The University of Trento fosters applied research also in collaboration with industry and third parties.
To this end, it supports research results patenting and economic exploitation.
A patent is an exclusive territorial right granted for an invention in the country or region in which a patent has been filed and granted, in accordance with the law of that country or region.. The protection is granted for a limited period of 20 years.
Patent protection means that the invention cannot be commercially made, used, distributed or sold without the patent owner’s consent.
All patent owners are obliged to publicly disclose information on their invention; a patent owner has the exclusive right to decide who may – or may not – use the patented invention for the period in which the invention is protected. The patent owner may give permission to, or license, other parties to use the invention on mutually agreed terms.
The owner may also sell the right to the invention to someone else, who will then become the new owner of the patent.According to Italian patent law an invention must fulfill the following conditions to be protected by a patent: novelty, originality or inventive step, industrial applicability and lawfulness.
Property rights belong to the University researcher/professor, unless the research has been funded or co-funded by a third party.

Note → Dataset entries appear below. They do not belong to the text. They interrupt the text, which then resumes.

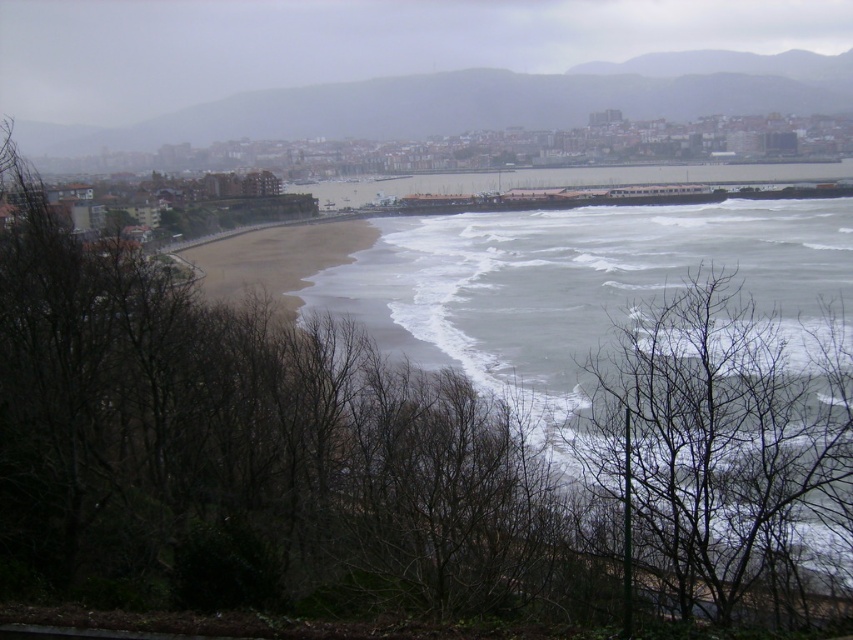 Question: Does gray/foamy water at center have a larger size compared to bare branches at lower right?

Choices:
 (A) yes
 (B) no

Answer: (A)

Question: Does gray/foamy water at center have a larger size compared to bare branches at lower right?

Choices:
 (A) yes
 (B) no

Answer: (A)

Question: Is gray/foamy water at center behind bare branches at lower right?

Choices:
 (A) no
 (B) yes

Answer: (A)

Question: Which of the following is the farthest from the observer?

Choices:
 (A) (830, 397)
 (B) (709, 444)

Answer: (A)

Question: Which object appears farthest from the camera in this image?

Choices:
 (A) bare branches at lower right
 (B) gray/foamy water at center

Answer: (A) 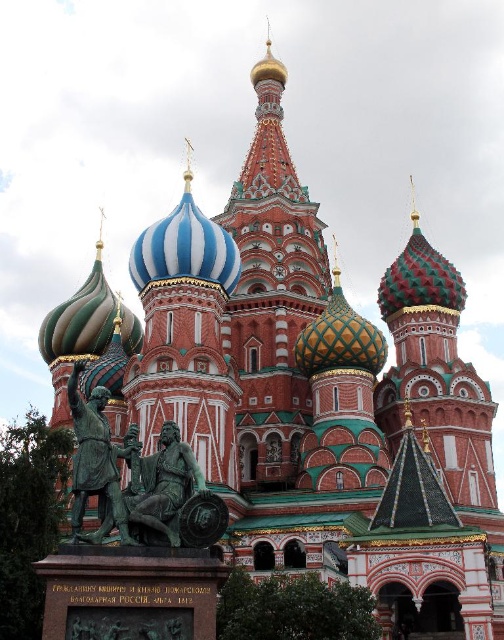 Question: Which of the following is the farthest from the observer?

Choices:
 (A) green patinated bronze statue at lower left
 (B) blue striped dome at center
 (C) bronze statue at lower left

Answer: (B)

Question: Considering the real-world distances, which object is closest to the green patinated bronze statue at lower left?

Choices:
 (A) bronze statue at lower left
 (B) blue striped dome at center

Answer: (A)

Question: Which object is closer to the camera taking this photo?

Choices:
 (A) blue striped dome at center
 (B) green patinated bronze statue at lower left
 (C) bronze statue at lower left

Answer: (B)

Question: Can you confirm if green patinated bronze statue at lower left is thinner than bronze statue at lower left?

Choices:
 (A) no
 (B) yes

Answer: (B)

Question: Can you confirm if blue striped dome at center is positioned above bronze statue at lower left?

Choices:
 (A) yes
 (B) no

Answer: (A)

Question: Considering the relative positions of green patinated bronze statue at lower left and bronze statue at lower left in the image provided, where is green patinated bronze statue at lower left located with respect to bronze statue at lower left?

Choices:
 (A) left
 (B) right

Answer: (B) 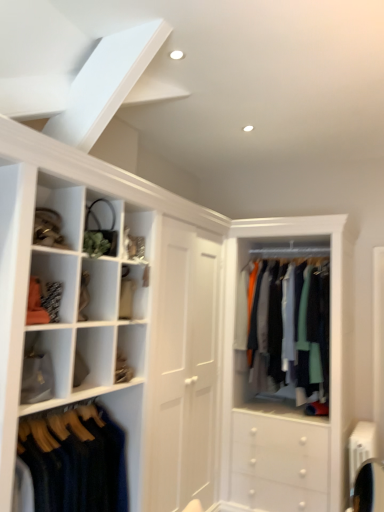 Question: From a real-world perspective, is silky cotton shirts at center, the 1th clothing from the back, beneath matte gold purse at upper left, the second cabinet positioned from the top?

Choices:
 (A) no
 (B) yes

Answer: (B)

Question: Can you confirm if silky cotton shirts at center, the second clothing when ordered from left to right, is thinner than matte gold purse at upper left, the second cabinet positioned from the top?

Choices:
 (A) yes
 (B) no

Answer: (B)

Question: Is silky cotton shirts at center, which is counted as the first clothing, starting from the right, touching matte gold purse at upper left, marked as the 2th cabinet in a bottom-to-top arrangement?

Choices:
 (A) yes
 (B) no

Answer: (B)

Question: Is silky cotton shirts at center, which is counted as the first clothing, starting from the right, completely or partially outside of matte gold purse at upper left, the second cabinet positioned from the top?

Choices:
 (A) yes
 (B) no

Answer: (A)

Question: Can you confirm if silky cotton shirts at center, placed as the 2th clothing when sorted from front to back, is positioned to the left of matte gold purse at upper left, the second cabinet positioned from the top?

Choices:
 (A) no
 (B) yes

Answer: (A)

Question: From a real-world perspective, is dark blue wool sweater at lower left, which is the 2th clothing in back-to-front order, physically located above or below matte gold purse at upper left, the second cabinet positioned from the top?

Choices:
 (A) below
 (B) above

Answer: (A)

Question: Considering the positions of dark blue wool sweater at lower left, placed as the first clothing when sorted from left to right, and matte gold purse at upper left, the second cabinet positioned from the top, in the image, is dark blue wool sweater at lower left, placed as the first clothing when sorted from left to right, wider or thinner than matte gold purse at upper left, the second cabinet positioned from the top,?

Choices:
 (A) thin
 (B) wide

Answer: (B)

Question: Which is correct: dark blue wool sweater at lower left, acting as the 1th clothing starting from the front, is inside matte gold purse at upper left, the second cabinet positioned from the top, or outside of it?

Choices:
 (A) inside
 (B) outside

Answer: (B)

Question: From the image's perspective, is dark blue wool sweater at lower left, which appears as the second clothing when viewed from the right, above or below matte gold purse at upper left, the second cabinet positioned from the top?

Choices:
 (A) above
 (B) below

Answer: (B)

Question: From a real-world perspective, relative to silky cotton shirts at center, the second clothing when ordered from left to right, is dark blue wool sweater at lower left, acting as the 1th clothing starting from the front, vertically above or below?

Choices:
 (A) above
 (B) below

Answer: (B)

Question: Is dark blue wool sweater at lower left, acting as the 1th clothing starting from the front, in front of or behind silky cotton shirts at center, the second clothing when ordered from left to right, in the image?

Choices:
 (A) behind
 (B) front

Answer: (B)

Question: Looking at the image, does dark blue wool sweater at lower left, placed as the first clothing when sorted from left to right, seem bigger or smaller compared to silky cotton shirts at center, which is counted as the first clothing, starting from the right?

Choices:
 (A) big
 (B) small

Answer: (B)

Question: Choose the correct answer: Is dark blue wool sweater at lower left, which is the 2th clothing in back-to-front order, inside silky cotton shirts at center, which is counted as the first clothing, starting from the right, or outside it?

Choices:
 (A) inside
 (B) outside

Answer: (B)

Question: From the image's perspective, relative to matte black purse at upper left, which is the third cabinet in bottom-to-top order, is matte gold purse at upper left, marked as the 2th cabinet in a bottom-to-top arrangement, above or below?

Choices:
 (A) above
 (B) below

Answer: (B)

Question: Based on their positions, is matte gold purse at upper left, marked as the 2th cabinet in a bottom-to-top arrangement, located to the left or right of matte black purse at upper left, which is the third cabinet in bottom-to-top order?

Choices:
 (A) right
 (B) left

Answer: (B) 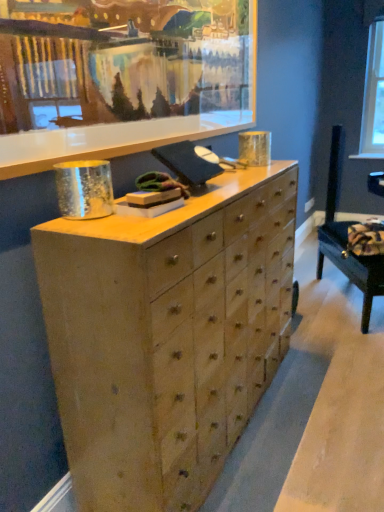 Question: Does velvet dark blue swivel chair at lower right contain wooden picture frame at upper center?

Choices:
 (A) yes
 (B) no

Answer: (B)

Question: From a real-world perspective, is velvet dark blue swivel chair at lower right physically below wooden picture frame at upper center?

Choices:
 (A) no
 (B) yes

Answer: (B)

Question: Can you confirm if velvet dark blue swivel chair at lower right is taller than wooden picture frame at upper center?

Choices:
 (A) no
 (B) yes

Answer: (A)

Question: Is velvet dark blue swivel chair at lower right oriented towards wooden picture frame at upper center?

Choices:
 (A) no
 (B) yes

Answer: (A)

Question: Is velvet dark blue swivel chair at lower right not inside wooden picture frame at upper center?

Choices:
 (A) yes
 (B) no

Answer: (A)

Question: Is velvet dark blue swivel chair at lower right positioned behind wooden picture frame at upper center?

Choices:
 (A) no
 (B) yes

Answer: (B)

Question: Is clear glass window screen at upper right surrounded by wooden picture frame at upper center?

Choices:
 (A) yes
 (B) no

Answer: (B)

Question: From the image's perspective, is wooden picture frame at upper center under clear glass window screen at upper right?

Choices:
 (A) no
 (B) yes

Answer: (B)

Question: Is clear glass window screen at upper right at the back of wooden picture frame at upper center?

Choices:
 (A) yes
 (B) no

Answer: (B)

Question: Does wooden picture frame at upper center have a lesser height compared to clear glass window screen at upper right?

Choices:
 (A) no
 (B) yes

Answer: (B)

Question: Is wooden picture frame at upper center not within clear glass window screen at upper right?

Choices:
 (A) yes
 (B) no

Answer: (A)

Question: Can you confirm if wooden picture frame at upper center is positioned to the left of clear glass window screen at upper right?

Choices:
 (A) yes
 (B) no

Answer: (A)

Question: Is clear glass window screen at upper right completely or partially outside of velvet dark blue swivel chair at lower right?

Choices:
 (A) no
 (B) yes

Answer: (B)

In order to obtain an Italian patent protection the inventor needs to file a patent application (online system available) directly at the Italian Office for Patents and Brands (UIBM) or through local Chambers of Commerce. From 1 July 2008 the anteriority search is carried out by the European Patent Office (EPO).
Patents filing or extension abroad can be carried out at national level (i.e. filing it in each country the inventor is interested in) or applying for a unitary patent as stated by:
- European Patents Convention (EPC) : it establishes a uniform patenting system through which the applicant can designate as many contracting states as he wants; a granted European patent is protected under national law in each of the countries designated in the application.
- International patent or PCT (Patent Cooperation Treaty): makes it possible to seek patent protection for an invention simultaneously in a large number of countries by filing a single “international” patent application; after the end of the PCT procedure the inventor starts the “national phase” pursuing the grant of his patents directly before the national (or regional) patent Offices of the countries in which you want to obtain them. Optionally, the inventor may also file demand for an international preliminary report on patentability (IPRP) evaluating the potential patentability of the invention. The document is not binding since the decision on the granting of a patent remains the responsibility of each of the national or regional Offices.